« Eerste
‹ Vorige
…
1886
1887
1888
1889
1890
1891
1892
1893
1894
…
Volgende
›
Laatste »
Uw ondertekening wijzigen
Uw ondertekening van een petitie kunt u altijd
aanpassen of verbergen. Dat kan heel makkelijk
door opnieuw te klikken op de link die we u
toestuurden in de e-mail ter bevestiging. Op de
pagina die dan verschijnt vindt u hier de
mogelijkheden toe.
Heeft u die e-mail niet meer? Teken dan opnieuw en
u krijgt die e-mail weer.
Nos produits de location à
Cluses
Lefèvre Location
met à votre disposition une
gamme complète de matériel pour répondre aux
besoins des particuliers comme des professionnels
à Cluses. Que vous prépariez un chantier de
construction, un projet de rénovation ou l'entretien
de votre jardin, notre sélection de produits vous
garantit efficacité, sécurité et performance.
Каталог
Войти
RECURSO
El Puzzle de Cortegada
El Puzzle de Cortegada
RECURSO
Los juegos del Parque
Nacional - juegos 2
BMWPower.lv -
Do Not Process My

■ Task prompt
Each entry in the listing is to be copied exactly.

■ Written response
« Eerste
‹ Vorige
…
1886
1887
1888
1889
1890
1891
1892
1893
1894
…
Volgende
›
Laatste »
Uw ondertekening wijzigen
Uw ondertekening van een petitie kunt u altijd
aanpassen of verbergen. Dat kan heel makkelijk
door opnieuw te klikken op de link die we u
toestuurden in de e-mail ter bevestiging. Op de
pagina die dan verschijnt vindt u hier de
mogelijkheden toe.
Heeft u die e-mail niet meer? Teken dan opnieuw en
u krijgt die e-mail weer.
Nos produits de location à
Cluses
Lefèvre Location
met à votre disposition une
gamme complète de matériel pour répondre aux
besoins des particuliers comme des professionnels
à Cluses. Que vous prépariez un chantier de
construction, un projet de rénovation ou l'entretien
de votre jardin, notre sélection de produits vous
garantit efficacité, sécurité et performance.
Каталог
Войти
RECURSO
El Puzzle de Cortegada
El Puzzle de Cortegada
RECURSO
Los juegos del Parque
Nacional - juegos 2
BMWPower.lv -
Do Not Process My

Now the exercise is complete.